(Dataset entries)
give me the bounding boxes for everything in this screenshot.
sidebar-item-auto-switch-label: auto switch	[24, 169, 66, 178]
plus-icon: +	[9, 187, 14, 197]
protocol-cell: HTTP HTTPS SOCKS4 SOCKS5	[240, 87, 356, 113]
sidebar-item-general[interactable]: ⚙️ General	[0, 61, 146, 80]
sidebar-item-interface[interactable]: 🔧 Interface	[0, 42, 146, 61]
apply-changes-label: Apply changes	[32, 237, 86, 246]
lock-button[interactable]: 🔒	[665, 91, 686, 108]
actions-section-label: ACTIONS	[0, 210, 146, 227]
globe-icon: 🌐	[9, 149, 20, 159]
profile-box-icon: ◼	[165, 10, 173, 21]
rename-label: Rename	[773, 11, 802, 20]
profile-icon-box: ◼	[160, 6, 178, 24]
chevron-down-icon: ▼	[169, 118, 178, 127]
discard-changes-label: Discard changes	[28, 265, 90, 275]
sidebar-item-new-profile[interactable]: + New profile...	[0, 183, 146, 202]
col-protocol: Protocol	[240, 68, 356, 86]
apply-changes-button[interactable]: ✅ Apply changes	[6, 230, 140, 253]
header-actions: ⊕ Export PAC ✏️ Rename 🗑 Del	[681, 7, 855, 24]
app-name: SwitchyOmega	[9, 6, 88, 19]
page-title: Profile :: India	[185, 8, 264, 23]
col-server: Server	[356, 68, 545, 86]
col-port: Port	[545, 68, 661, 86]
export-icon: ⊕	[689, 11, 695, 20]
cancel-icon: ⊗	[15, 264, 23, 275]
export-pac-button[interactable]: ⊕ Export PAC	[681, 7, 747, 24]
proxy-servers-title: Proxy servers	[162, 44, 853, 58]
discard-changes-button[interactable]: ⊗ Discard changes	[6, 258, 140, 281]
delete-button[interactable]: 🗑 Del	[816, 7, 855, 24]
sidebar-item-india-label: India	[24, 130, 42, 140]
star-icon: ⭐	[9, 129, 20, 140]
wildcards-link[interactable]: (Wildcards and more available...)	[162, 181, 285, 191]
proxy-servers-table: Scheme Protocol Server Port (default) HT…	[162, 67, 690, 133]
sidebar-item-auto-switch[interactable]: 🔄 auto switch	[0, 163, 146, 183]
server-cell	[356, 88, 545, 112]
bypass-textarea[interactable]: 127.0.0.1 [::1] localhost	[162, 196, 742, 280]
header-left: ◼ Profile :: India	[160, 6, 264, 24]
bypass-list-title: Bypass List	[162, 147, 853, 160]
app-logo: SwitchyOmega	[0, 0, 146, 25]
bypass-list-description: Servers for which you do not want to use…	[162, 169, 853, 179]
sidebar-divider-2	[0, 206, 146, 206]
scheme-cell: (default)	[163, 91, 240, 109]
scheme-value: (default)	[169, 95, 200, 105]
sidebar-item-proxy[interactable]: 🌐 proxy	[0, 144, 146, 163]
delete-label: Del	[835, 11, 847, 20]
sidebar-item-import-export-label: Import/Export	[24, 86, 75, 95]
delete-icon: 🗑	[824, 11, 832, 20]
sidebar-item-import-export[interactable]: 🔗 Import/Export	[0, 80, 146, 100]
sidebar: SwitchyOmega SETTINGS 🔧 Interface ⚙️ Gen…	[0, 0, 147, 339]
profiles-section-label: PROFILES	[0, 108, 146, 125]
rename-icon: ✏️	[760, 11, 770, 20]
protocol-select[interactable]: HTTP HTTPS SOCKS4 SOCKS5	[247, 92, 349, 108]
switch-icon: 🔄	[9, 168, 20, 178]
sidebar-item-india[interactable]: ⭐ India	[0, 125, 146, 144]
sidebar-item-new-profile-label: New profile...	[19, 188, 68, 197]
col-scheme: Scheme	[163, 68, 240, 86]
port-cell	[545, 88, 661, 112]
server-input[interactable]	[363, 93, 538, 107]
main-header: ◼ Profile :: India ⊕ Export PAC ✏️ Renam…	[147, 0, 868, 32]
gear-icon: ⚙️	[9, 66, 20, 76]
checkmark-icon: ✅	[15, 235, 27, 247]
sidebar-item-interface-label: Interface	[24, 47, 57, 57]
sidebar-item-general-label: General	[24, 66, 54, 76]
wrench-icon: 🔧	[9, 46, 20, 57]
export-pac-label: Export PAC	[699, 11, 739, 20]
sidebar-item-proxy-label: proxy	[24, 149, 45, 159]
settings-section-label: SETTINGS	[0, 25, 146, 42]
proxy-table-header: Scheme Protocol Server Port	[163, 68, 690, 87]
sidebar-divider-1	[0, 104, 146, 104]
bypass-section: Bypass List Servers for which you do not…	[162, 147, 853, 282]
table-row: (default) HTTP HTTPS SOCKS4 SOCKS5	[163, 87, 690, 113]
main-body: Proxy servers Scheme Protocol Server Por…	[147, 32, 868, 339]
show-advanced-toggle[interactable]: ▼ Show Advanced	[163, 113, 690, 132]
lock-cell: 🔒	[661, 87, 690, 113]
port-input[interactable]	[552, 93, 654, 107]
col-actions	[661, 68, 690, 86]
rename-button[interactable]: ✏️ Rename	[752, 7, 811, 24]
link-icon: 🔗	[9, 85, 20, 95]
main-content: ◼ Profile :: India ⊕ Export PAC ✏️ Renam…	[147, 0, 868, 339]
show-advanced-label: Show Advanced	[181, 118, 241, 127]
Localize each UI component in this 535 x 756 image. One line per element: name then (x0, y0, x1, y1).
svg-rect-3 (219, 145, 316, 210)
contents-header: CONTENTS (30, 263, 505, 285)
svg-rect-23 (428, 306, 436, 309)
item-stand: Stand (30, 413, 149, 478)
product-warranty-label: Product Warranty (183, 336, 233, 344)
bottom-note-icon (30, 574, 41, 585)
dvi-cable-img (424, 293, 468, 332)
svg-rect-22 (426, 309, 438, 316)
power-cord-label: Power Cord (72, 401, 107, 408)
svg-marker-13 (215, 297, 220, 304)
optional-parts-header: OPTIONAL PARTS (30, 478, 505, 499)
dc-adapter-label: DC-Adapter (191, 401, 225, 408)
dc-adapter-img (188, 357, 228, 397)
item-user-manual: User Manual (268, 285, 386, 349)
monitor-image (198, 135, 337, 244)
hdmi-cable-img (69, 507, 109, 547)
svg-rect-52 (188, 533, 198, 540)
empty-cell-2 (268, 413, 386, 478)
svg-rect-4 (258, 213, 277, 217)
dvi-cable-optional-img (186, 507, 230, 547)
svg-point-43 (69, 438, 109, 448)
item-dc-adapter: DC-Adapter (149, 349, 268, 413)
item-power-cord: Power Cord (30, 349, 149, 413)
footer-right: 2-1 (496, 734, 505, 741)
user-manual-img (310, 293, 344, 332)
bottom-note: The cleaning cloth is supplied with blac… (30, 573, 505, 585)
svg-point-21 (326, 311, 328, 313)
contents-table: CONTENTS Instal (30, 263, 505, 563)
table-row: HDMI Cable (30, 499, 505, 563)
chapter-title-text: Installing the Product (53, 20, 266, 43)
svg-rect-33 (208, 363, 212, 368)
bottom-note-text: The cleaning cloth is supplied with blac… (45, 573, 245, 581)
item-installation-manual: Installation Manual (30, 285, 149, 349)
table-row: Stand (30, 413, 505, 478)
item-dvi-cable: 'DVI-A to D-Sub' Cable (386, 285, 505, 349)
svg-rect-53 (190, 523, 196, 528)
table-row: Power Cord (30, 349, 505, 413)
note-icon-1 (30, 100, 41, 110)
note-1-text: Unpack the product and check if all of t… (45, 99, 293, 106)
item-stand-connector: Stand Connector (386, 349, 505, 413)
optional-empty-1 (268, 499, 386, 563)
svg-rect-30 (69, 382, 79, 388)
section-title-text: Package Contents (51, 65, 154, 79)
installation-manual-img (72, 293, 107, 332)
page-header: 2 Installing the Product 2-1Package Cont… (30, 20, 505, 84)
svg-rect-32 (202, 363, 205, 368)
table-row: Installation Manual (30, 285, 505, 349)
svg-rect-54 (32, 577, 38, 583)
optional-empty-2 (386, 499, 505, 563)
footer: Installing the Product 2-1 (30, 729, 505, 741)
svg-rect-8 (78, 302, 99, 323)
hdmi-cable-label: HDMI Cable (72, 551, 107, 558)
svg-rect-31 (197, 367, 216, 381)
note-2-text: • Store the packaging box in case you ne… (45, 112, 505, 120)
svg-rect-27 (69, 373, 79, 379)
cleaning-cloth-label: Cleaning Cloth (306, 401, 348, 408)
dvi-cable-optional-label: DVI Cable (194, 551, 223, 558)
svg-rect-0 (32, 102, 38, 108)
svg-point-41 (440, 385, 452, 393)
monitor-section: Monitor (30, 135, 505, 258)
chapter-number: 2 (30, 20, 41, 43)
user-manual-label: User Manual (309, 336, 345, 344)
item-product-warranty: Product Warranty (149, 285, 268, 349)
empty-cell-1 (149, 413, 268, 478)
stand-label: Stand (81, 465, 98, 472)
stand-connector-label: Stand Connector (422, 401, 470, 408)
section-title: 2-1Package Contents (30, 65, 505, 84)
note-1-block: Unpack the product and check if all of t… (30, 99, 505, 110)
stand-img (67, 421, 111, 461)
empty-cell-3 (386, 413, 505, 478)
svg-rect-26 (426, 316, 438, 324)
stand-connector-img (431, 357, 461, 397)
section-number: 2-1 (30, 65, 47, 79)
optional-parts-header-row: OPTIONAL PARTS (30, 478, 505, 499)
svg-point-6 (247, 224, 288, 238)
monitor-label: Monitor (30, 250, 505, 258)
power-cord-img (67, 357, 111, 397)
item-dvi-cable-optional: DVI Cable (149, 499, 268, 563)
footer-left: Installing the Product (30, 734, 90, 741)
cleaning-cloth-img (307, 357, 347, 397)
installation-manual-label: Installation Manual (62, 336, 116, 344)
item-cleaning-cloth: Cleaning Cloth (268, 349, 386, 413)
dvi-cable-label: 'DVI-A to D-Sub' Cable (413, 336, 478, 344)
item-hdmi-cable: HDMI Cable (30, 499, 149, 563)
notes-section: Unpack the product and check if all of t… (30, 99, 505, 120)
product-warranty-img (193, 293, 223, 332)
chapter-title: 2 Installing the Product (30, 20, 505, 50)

Directions for this task:
Return each line of the records above in which the word "general" occurs.

Your solution:
sidebar-item-general[interactable]: ⚙️ General	[0, 61, 146, 80]
sidebar-item-general-label: General	[24, 66, 54, 76]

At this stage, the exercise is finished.